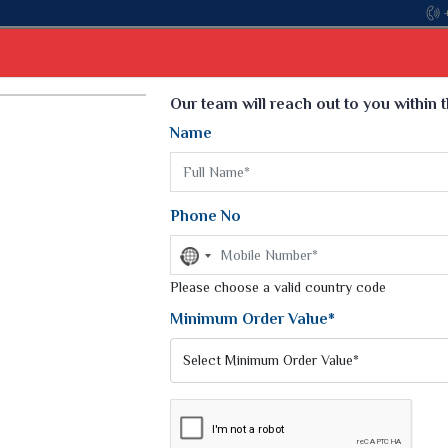
Come, join
Select Language
▼
Our team will reach out to you within 
Name
t
Kurti
Dupatta
Blouse
Petticoat
Kids We
k Sarees
Printed Sarees
Phone No
 Saree
Weightless Sarees
Sarees
No
Printed Chiffon Saree
country
am Sarees
selected
Please choose a valid country code
Georgette Sarees
 Sarees
Synthetic Printed Saree
Minimum Order Value*
k Saree
Digital Printed Sarees
an Silk Sarees
Print Loose Saree
otton Silk Saree
Linen Saree
Q Silk Cat Saree
Lehariya Saree
ilk Saree
Linen Silk Saree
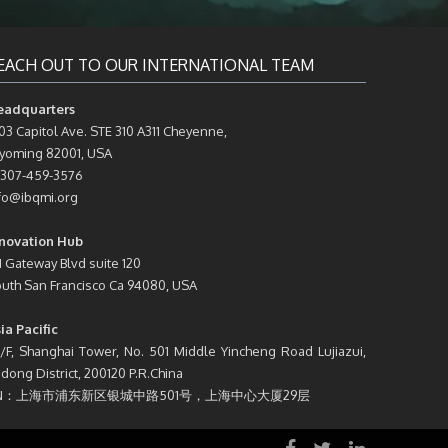
EACH OUT TO OUR INTERNATIONAL TEAM
eadquarters
03 Capitol Ave. STE 310 A311 Cheyenne,
oming 82001, USA
 307-459-3576
fo@ibqmi.org
novation Hub
1 Gateway Blvd suite 120
uth San Francisco Ca 94080, USA
ia Pacific
/F, Shanghai Tower, No. 501 Middle Yincheng Road Lujiazui,
dong District, 200120 P.R.China
N：上海市浦东新区银城中路501号，上海中心大厦29层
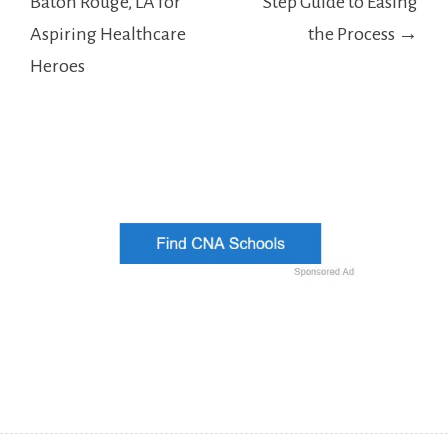
Baton Rouge, LA for
Step Guide to Easing
Aspiring Healthcare
the Process →
Heroes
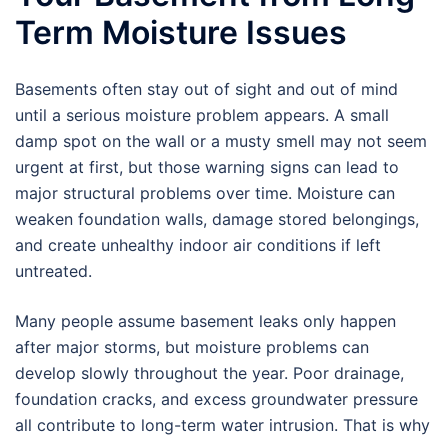
Term Moisture Issues
Basements often stay out of sight and out of mind
until a serious moisture problem appears. A small
damp spot on the wall or a musty smell may not seem
urgent at first, but those warning signs can lead to
major structural problems over time. Moisture can
weaken foundation walls, damage stored belongings,
and create unhealthy indoor air conditions if left
untreated.
Many people assume basement leaks only happen
after major storms, but moisture problems can
develop slowly throughout the year. Poor drainage,
foundation cracks, and excess groundwater pressure
all contribute to long-term water intrusion. That is why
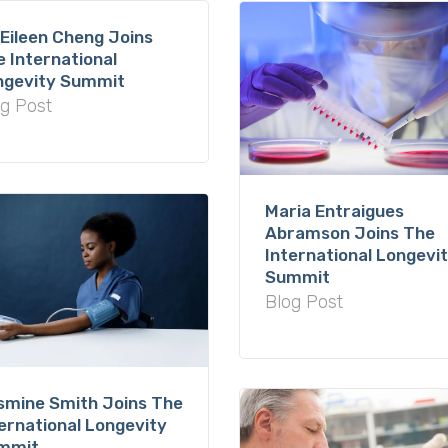
 Eileen Cheng Joins
 International
ngevity Summit
g Post
Maria Entraigues
Abramson Joins The
International Longevi
Summit
Blog Post
smine Smith Joins The
ernational Longevity
mmit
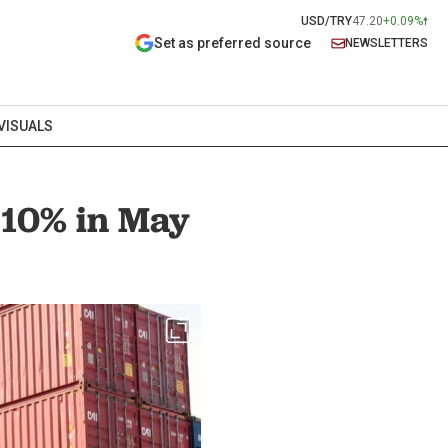
USD/TRY
47.20
+0.09%
Set as preferred source
NEWSLETTERS
VISUALS
 10% in May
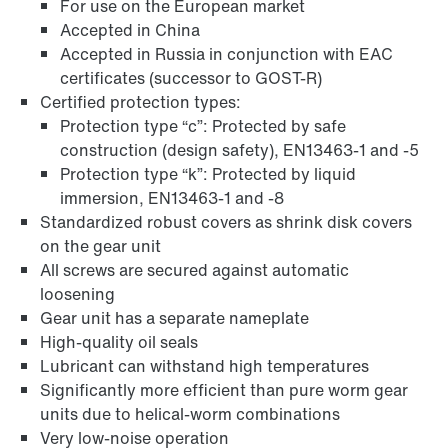
For use on the European market
Accepted in China
Accepted in Russia in conjunction with EAC
certificates (successor to GOST-R)
Certified protection types:
Protection type “c”: Protected by safe
construction (design safety), EN13463-1 and -5
Protection type “k”: Protected by liquid
immersion, EN13463-1 and -8
Standardized robust covers as shrink disk covers
on the gear unit
Adapters
All screws are secured against automatic
loosening
Gear unit has a separate nameplate
High-quality oil seals
Lubricant can withstand high temperatures
Significantly more efficient than pure worm gear
units due to helical-worm combinations
Very low-noise operation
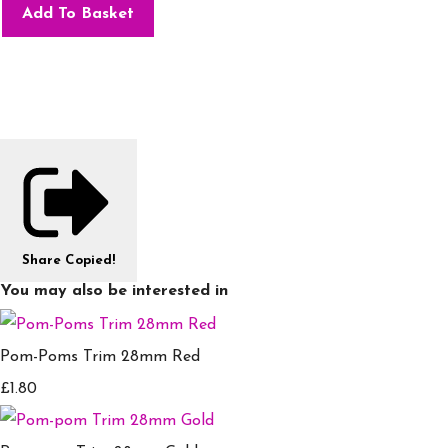
Add To Basket
Share
Copied!
You may also be interested in
Pom-Poms Trim 28mm Red
£1.80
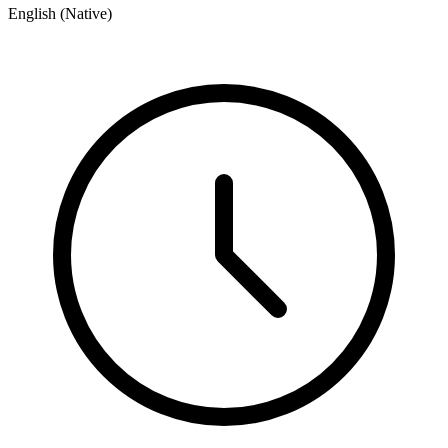
English (Native)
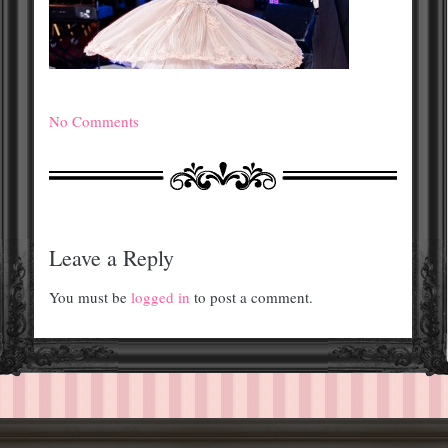
No Comments
Leave a Reply
You must be
logged in
to post a comment.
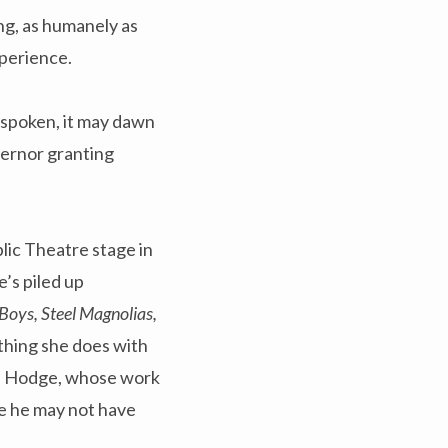
ng, as humanely as
xperience.
unspoken, it may dawn
vernor granting
lic Theatre stage in
e’s piled up
 Boys, Steel Magnolias,
thing she does with
dis Hodge, whose work
me he may not have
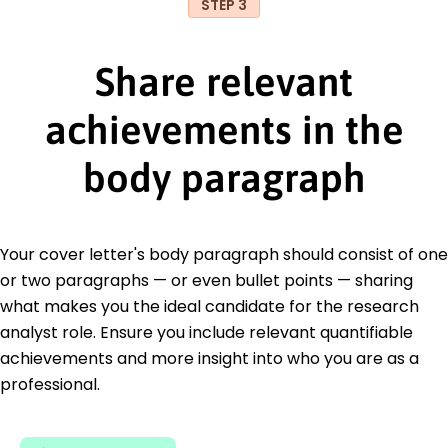
STEP 3
Share relevant
achievements in the
body paragraph
Your cover letter's body paragraph should consist of one
or two paragraphs — or even bullet points — sharing
what makes you the ideal candidate for the research
analyst role. Ensure you include relevant quantifiable
achievements and more insight into who you are as a
professional.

○ ○ ○ ○ ○ ○ ○

**Activity:** Your answer should be each line of the data that contains the word "more", copied as it stands.

**Answer:**
Significantly more efficient than pure worm gear
achievements and more insight into who you are as a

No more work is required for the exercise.